The first bank layer BN1 according to an embodiment may be positioned on the ninth interlayer insulating layer INS9 and connected to the ninth via VA9. The first bank layer BN1 and the ninth via VA9 may include the same material. The first bank layer BN1 may include a plurality of patterns, and the respective patterns may be separated or spaced apart from each other in the first direction X in portions overlapping the first to third emission areas EA1, EA2, and EA3. For example, the first bank layer BN1 may have island patterns. Each island of the first bank layer BN1 may have a circular shape or a polygonal shape such as a triangular shape or a rectangular shape in plan view.

The second bank layer BN2 according to an embodiment may be disposed on the first bank layer BN1. The second bank layer BN2 may include a plurality of patterns, and the respective patterns may be separated or spaced apart from each other in the first direction X in the portions overlapping the first to third emission areas EA1, EA2, and EA3. In an embodiment, the second bank layer BN2 may have island patterns. Each island of the second bank layer BN2 may have a circular shape or a polygonal shape such as a triangular shape or a rectangular shape in plan view.

The second bank layer BN2 according to an embodiment may have a tip portion TIP protruding toward the non-emission area NLA more than the first bank layer BN1. An undercut portion may be formed between the first bank layer BN1 and the tip portion TIP of the second bank layer BN2. Details will be described below.

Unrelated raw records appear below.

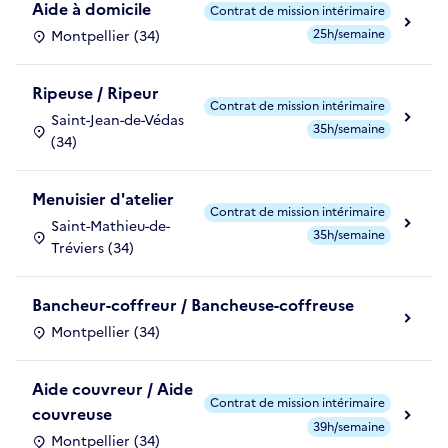
Aide à domicile
Contrat de mission intérimaire
25h/semaine
Montpellier (34)
Ripeuse / Ripeur
Contrat de mission intérimaire
Saint-Jean-de-Védas
35h/semaine
(34)
Menuisier d'atelier
Contrat de mission intérimaire
Saint-Mathieu-de-
35h/semaine
Tréviers (34)
Bancheur-coffreur / Bancheuse-coffreuse
Montpellier (34)
Aide couvreur / Aide
Contrat de mission intérimaire
couvreuse
39h/semaine
Montpellier (34)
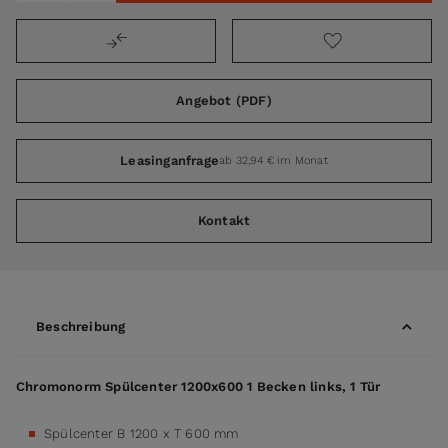
Angebot (PDF)
Leasinganfrage
ab 32,94 € im Monat
Kontakt
Beschreibung
Chromonorm Spülcenter 1200x600 1 Becken links, 1 Tür
Spülcenter B 1200 x T 600 mm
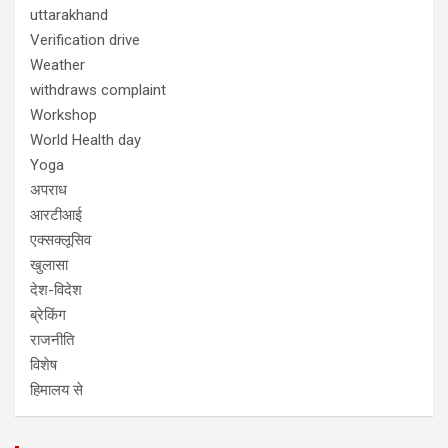
uttarakhand
Verification drive
Weather
withdraws complaint
Workshop
World Health day
Yoga
अपराध
आरटीआई
एक्सक्लूसिव
खुलासा
देश-विदेश
ब्रेकिंग
राजनीति
विशेष
हिमालय से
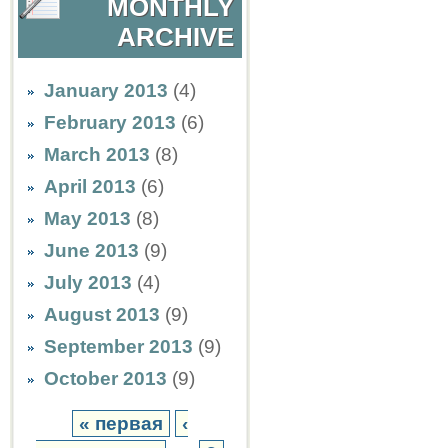
MONTHLY
ARCHIVE
January 2013
(4)
February 2013
(6)
March 2013
(8)
April 2013
(6)
May 2013
(8)
June 2013
(9)
July 2013
(4)
August 2013
(9)
September 2013
(9)
October 2013
(9)
« первая
‹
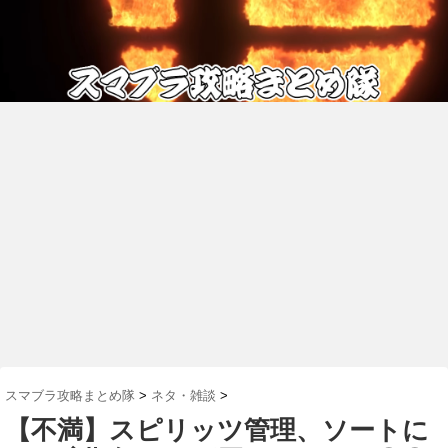
スマブラ攻略まとめ隊
>
ネタ・雑談
>
【不満】スピリッツ管理、ソートに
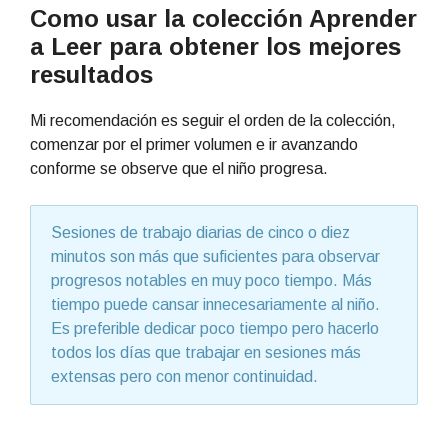
Como usar la colección Aprender
a Leer para obtener los mejores
resultados
Mi recomendación es seguir el orden de la colección,
comenzar por el primer volumen e ir avanzando
conforme se observe que el niño progresa.
Sesiones de trabajo diarias de cinco o diez
minutos son más que suficientes para observar
progresos notables en muy poco tiempo. Más
tiempo puede cansar innecesariamente al niño.
Es preferible dedicar poco tiempo pero hacerlo
todos los días que trabajar en sesiones más
extensas pero con menor continuidad.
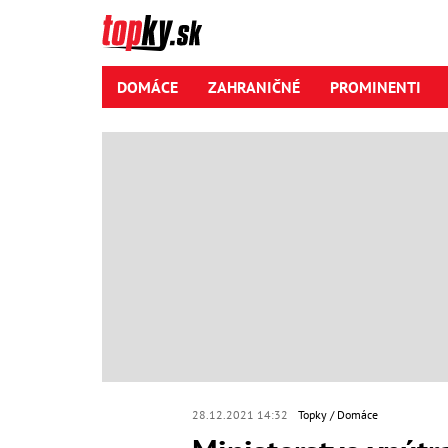
DOMÁCE
ZAHRANIČNÉ
PROMINENTI
28.12.2021 14:32
Topky
Domáce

The light emitting element ED according to an embodiment may be disposed on the second bank layer BN2. The light emitting element ED may include a first light emitting element ED1 disposed in the first emission area EA1, a second light emitting element ED2 disposed in the second emission area EA2, and a third light emitting element ED3 disposed in the third emission area EA3. The first light emitting element ED1 may include a pixel electrode AND, a first light emitting layer IL1, and a common electrode CAT, the second light emitting element ED2 may include a pixel electrode AND, a second light emitting layer IL2, and a common electrode CAT, and the third light emitting element ED3 may include a pixel electrode AND, a third light emitting layer IL3, and a common electrode CAT.

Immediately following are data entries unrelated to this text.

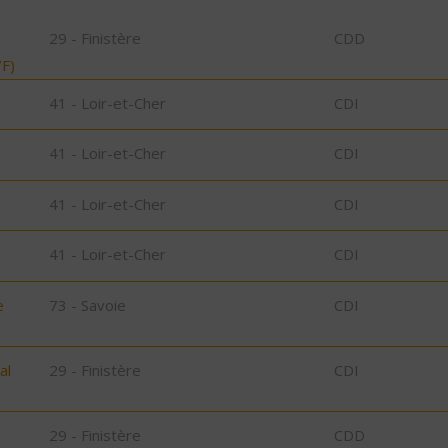
29 - Finistère
CDD
F)
41 - Loir-et-Cher
CDI
41 - Loir-et-Cher
CDI
41 - Loir-et-Cher
CDI
41 - Loir-et-Cher
CDI
e
73 - Savoie
CDI
al
29 - Finistère
CDI
29 - Finistère
CDD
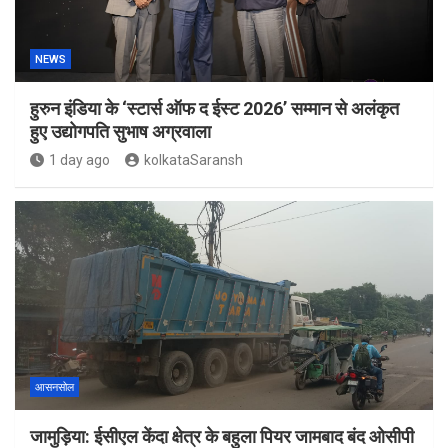
NEWS
हुरुन इंडिया के ‘स्टार्स ऑफ द ईस्ट 2026’ सम्मान से अलंकृत
हुए उद्योगपति सुभाष अग्रवाला
1 day ago
kolkataSaransh
आसनसोल
जामुड़िया: ईसीएल केंदा क्षेत्र के बहुला पियर जामबाद बंद ओसीपी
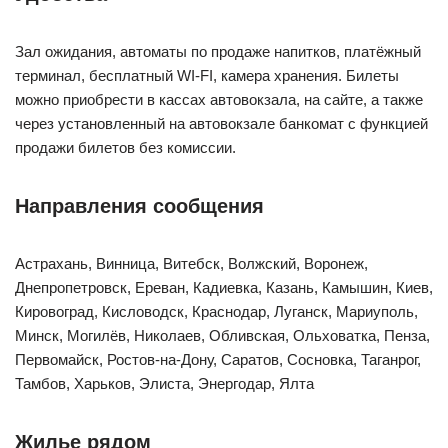
Зал ожидания, автоматы по продаже напитков, платёжный
терминал, бесплатный WI-FI, камера хранения. Билеты
можно приобрести в кассах автовокзала, на сайте, а также
через установленный на автовокзале банкомат с функцией
продажи билетов без комиссии.
Направления сообщения
Астрахань, Винница, Витебск, Волжский, Воронеж,
Днепропетровск, Ереван, Кадиевка, Казань, Камышин, Киев,
Кировоград, Кисловодск, Краснодар, Луганск, Мариуполь,
Минск, Могилёв, Николаев, Обливская, Ольховатка, Пенза,
Первомайск, Ростов-на-Дону, Саратов, Сосновка, Таганрог,
Тамбов, Харьков, Элиста, Энергодар, Ялта
Жилье рядом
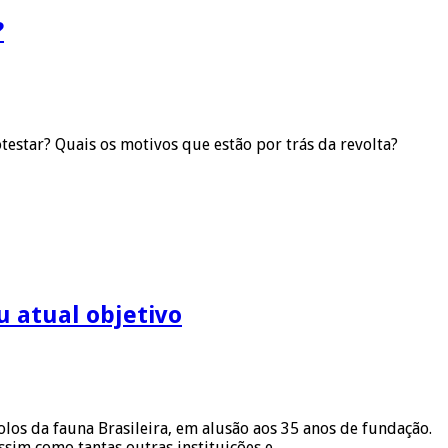
?
testar? Quais os motivos que estão por trás da revolta?
 atual objetivo
olos da fauna Brasileira, em alusão aos 35 anos de fundação.
sim como tantas outras instituições e …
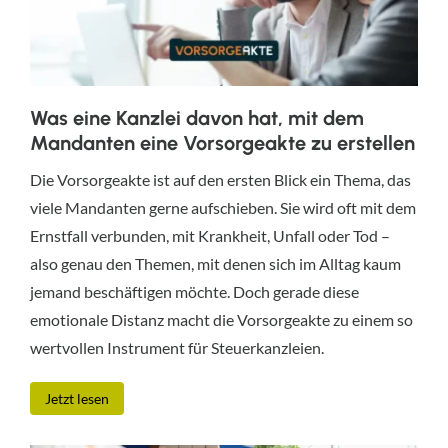
Was eine Kanzlei davon hat, mit dem
Mandanten eine Vorsorgeakte zu erstellen
Die Vorsorgeakte ist auf den ersten Blick ein Thema, das
viele Mandanten gerne aufschieben. Sie wird oft mit dem
Ernstfall verbunden, mit Krankheit, Unfall oder Tod –
also genau den Themen, mit denen sich im Alltag kaum
jemand beschäftigen möchte. Doch gerade diese
emotionale Distanz macht die Vorsorgeakte zu einem so
wertvollen Instrument für Steuerkanzleien.
Jetzt lesen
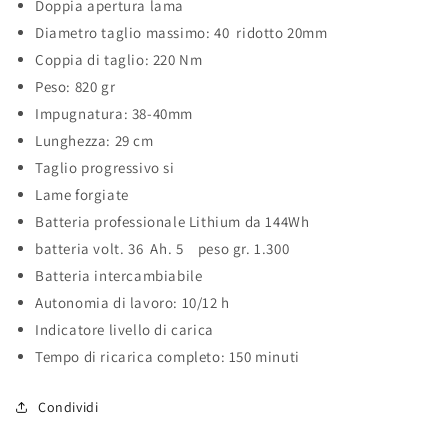
Doppia apertura lama
Diametro taglio massimo: 40 ridotto 20mm
Coppia di taglio: 220 Nm
Peso: 820 gr
Impugnatura: 38-40mm
Lunghezza: 29 cm
Taglio progressivo si
Lame forgiate
Batteria professionale Lithium da 144Wh
batteria volt. 36 Ah. 5 peso gr. 1.300
Batteria intercambiabile
Autonomia di lavoro: 10/12 h
Indicatore livello di carica
Tempo di ricarica completo: 150 minuti
Condividi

The first to third light emitting elements ED1, ED2, and ED3 overlapping the first to third emission areas EA1, EA2, and EA3, respectively, may emit light of different colors according to materials of a light emitting layer IL. For example, the first light emitting element ED1 may emit red light, which is light of a first light, the second light emitting element ED2 may emit green light, which is light of a second color, and the third light emitting element ED3 may emit blue light, which is light of a third color. However, embodiments are not limited thereto, and the first to third light emitting elements ED1, ED2, and ED3 overlapping the first to third emission areas EA1, EA2, and EA3, respectively, may also emit light of the same color.

The pixel electrode AND according to an embodiment may be disposed on the second bank layer BN2. The pixel electrode AND may be electrically connected to the ninth via VA9 through the bank structure BNS having conductivity, and be then connected to the drain region DA or source region SR of the transistor PTR through the first to eighth vias VA1 to VA8, the first to eighth metal layers ML1 to ML8, and the contact terminal CTE.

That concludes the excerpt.